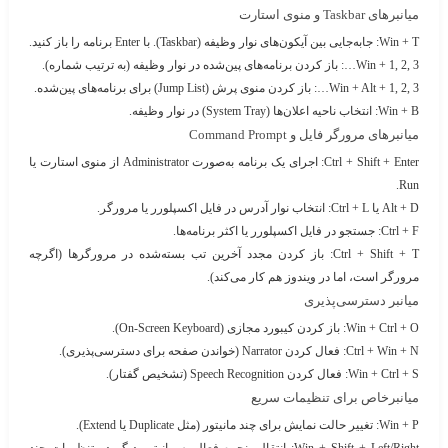
میانبرهای Taskbar و منوی استارت
Win + T
: جابه‌جایی بین آیکون‌های نوار وظیفه (Taskbar). با Enter برنامه را باز کنید.
Win + 1, 2, 3…
: باز کردن برنامه‌های پین‌شده در نوار وظیفه (به ترتیب شماره).
Win + Alt + 1, 2, 3…
: باز کردن منوی پرش (Jump List) برای برنامه‌های پین‌شده.
Win + B
: انتخاب ناحیه اعلان‌ها (System Tray) در نوار وظیفه.
میانبرهای مرورگر فایل و Command Prompt
Ctrl + Shift + Enter
: اجرای یک برنامه به‌صورت Administrator از منوی استارت یا
Run.
Alt + D
یا
Ctrl + L
: انتخاب نوار آدرس در فایل اکسپلورر یا مرورگر.
Ctrl + F
: جستجو در فایل اکسپلورر یا اکثر برنامه‌ها.
Ctrl + Shift + T
: باز کردن مجدد آخرین تب بسته‌شده در مرورگرها (اگرچه
مرورگر است، اما در ویندوز هم کار می‌کند).
میانبر دسترسی‌پذیری
Win + Ctrl + O
: باز کردن کیبورد مجازی (On-Screen Keyboard).
Ctrl + Win + N
: فعال کردن Narrator (خواندن صفحه برای دسترسی‌پذیری).
Win + Ctrl + S
: فعال کردن Speech Recognition (تشخیص گفتار).
میانبرخاص برای تنظیمات سریع
Win + P
: تغییر حالت نمایش برای چند مانیتور (مثل Duplicate یا Extend).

####################

Work request
Where the string "دسترسی" occurs in the data, return the whole line.

Solution to this exercise
میانبر دسترسی‌پذیری
: فعال کردن Narrator (خواندن صفحه برای دسترسی‌پذیری).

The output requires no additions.